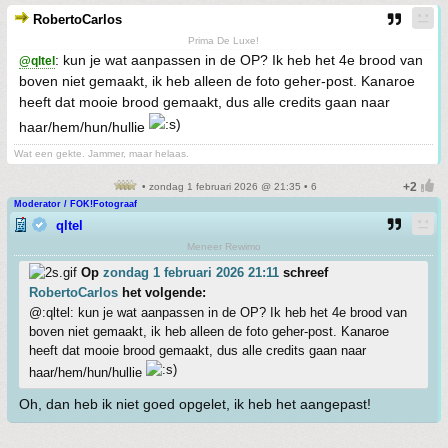
RobertoCarlos
Prima De Luxe!
: kun je wat aanpassen in de OP? Ik heb het 4e brood van
@qltel
boven niet gemaakt, ik heb alleen de foto geher-post. Kanaroe
heeft dat mooie brood gemaakt, dus alle credits gaan naar
haar/hem/hun/hullie
Wat een gekte. Jammer, maar helaas.
• zondag 1 februari 2026 @ 21:35 • 6
Moderator / FOK!Fotograaf
qltel
Meneer Rewimo
Op
zondag 1 februari 2026 21:11
schreef
RobertoCarlos
het volgende:
@:qltel: kun je wat aanpassen in de OP? Ik heb het 4e brood van
boven niet gemaakt, ik heb alleen de foto geher-post. Kanaroe
heeft dat mooie brood gemaakt, dus alle credits gaan naar
haar/hem/hun/hullie
Oh, dan heb ik niet goed opgelet, ik heb het aangepast!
:::
PROBLEM DESCRIPTION: Copy all lines from the material that hold "zondag".

REPLY:
• zondag 1 februari 2026 @ 21:35 • 6
zondag 1 februari 2026 21:11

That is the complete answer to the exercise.